**TASK GOAL**
Please give the lines below again exactly as they stand, from the one that contains "патрубок турбины" up to and including the one that contains "ar la mina Lefa, una", leaving all pictures out.

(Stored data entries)

-----

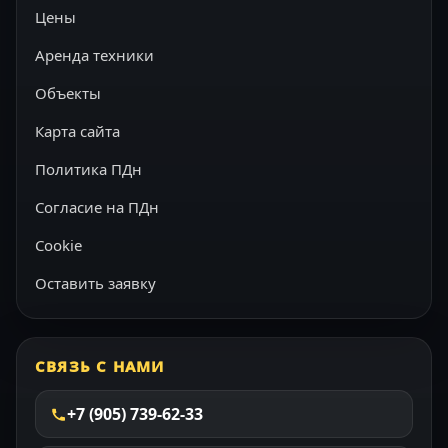
Цены
Аренда техники
Объекты
Карта сайта
Политика ПДн
Согласие на ПДн
Cookie
Оставить заявку
СВЯЗЬ С НАМИ
+7 (905) 739-62-33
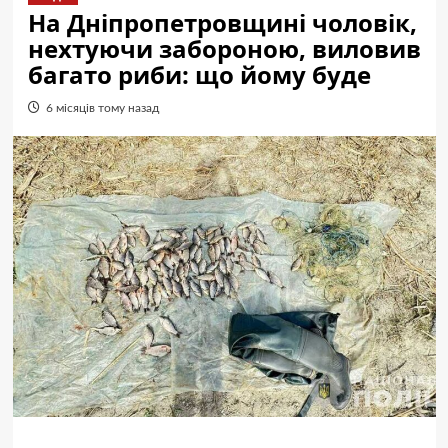
На Дніпропетровщині чоловік,
нехтуючи забороною, виловив
багато риби: що йому буде
6 місяців тому назад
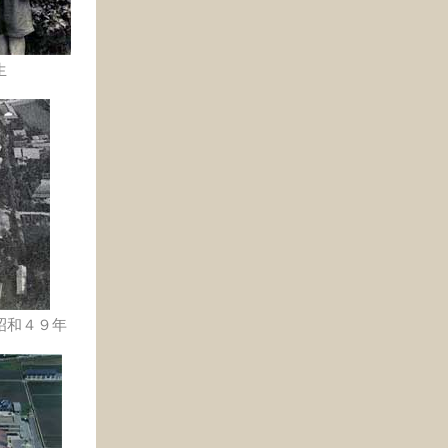
生
昭和４９年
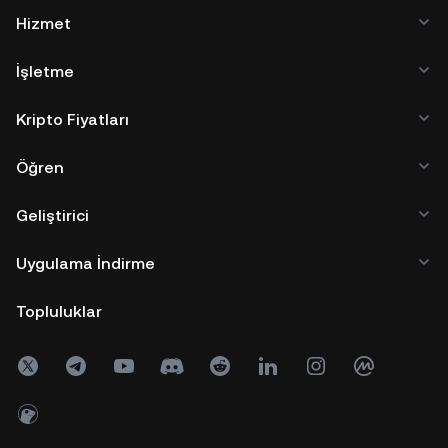
Hizmet
İşletme
Kripto Fiyatları
Öğren
Geliştirici
Uygulama İndirme
Topluluklar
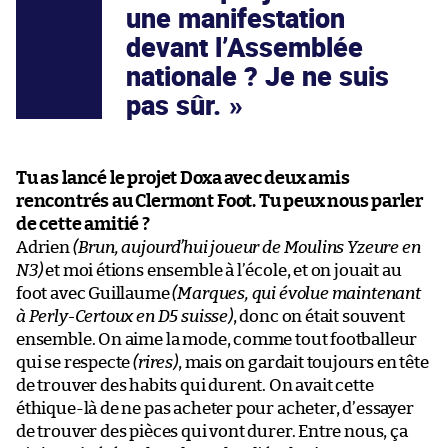
une manifestation
devant l’Assemblée
nationale ? Je ne suis
pas sûr.
Tu as lancé le projet Doxa avec deux amis
rencontrés au Clermont Foot. Tu peux nous parler
de cette amitié ?
Adrien
(Brun, aujourd’hui joueur de Moulins Yzeure en
N3)
et moi étions ensemble à l’école, et on jouait au
foot avec Guillaume
(Marques, qui évolue maintenant
à Perly-Certoux en D5 suisse)
, donc on était souvent
ensemble. On aime la mode, comme tout footballeur
qui se respecte
(rires)
, mais on gardait toujours en tête
de trouver des habits qui durent. On avait cette
éthique-là de ne pas acheter pour acheter, d’essayer
de trouver des pièces qui vont durer. Entre nous, ça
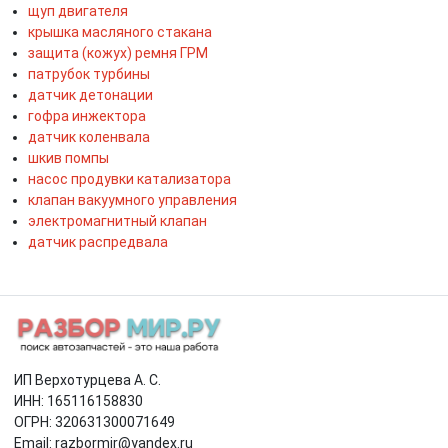
щуп двигателя
крышка масляного стакана
защита (кожух) ремня ГРМ
патрубок турбины
датчик детонации
гофра инжектора
датчик коленвала
шкив помпы
насос продувки катализатора
клапан вакуумного управления
электромагнитный клапан
датчик распредвала
ИП Верхотурцева А. С.
ИНН: 165116158830
ОГРН: 320631300071649
Email: razbormir@yandex.ru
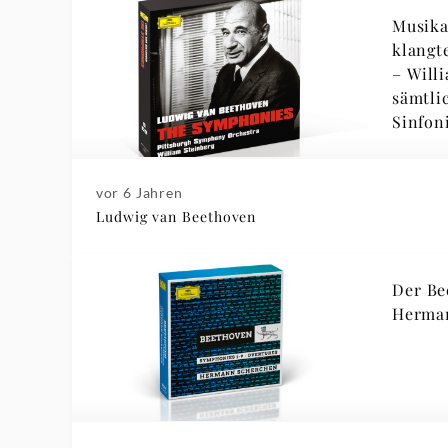
Musika
klangt
– Will
sämtli
Sinfon
vor 6 Jahren
Ludwig van Beethoven
Der Be
Herma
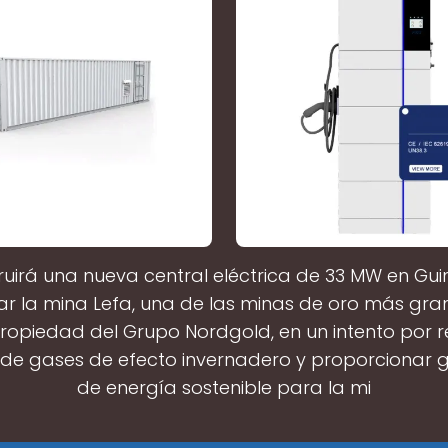
ruirá una nueva central eléctrica de 33 MW en Gu
ar la mina Lefa, una de las minas de oro más gra
opiedad del Grupo Nordgold, en un intento por re
 de gases de efecto invernadero y proporcionar 
de energía sostenible para la mi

-----

**REPLY**
патрубок турбины
датчик детонации
гофра инжектора
датчик коленвала
шкив помпы
насос продувки катализатора
клапан вакуумного управления
электромагнитный клапан
датчик распредвала
ИП Верхотурцева А. С.
ИНН: 165116158830
ОГРН: 320631300071649
Email: razbormir@yandex.ru
Musika
klangt
– Will
sämtli
Sinfon
vor 6 Jahren
Ludwig van Beethoven
Der Be
Herma
ruirá una nueva central eléctrica de 33 MW en Gu
ar la mina Lefa, una de las minas de oro más gra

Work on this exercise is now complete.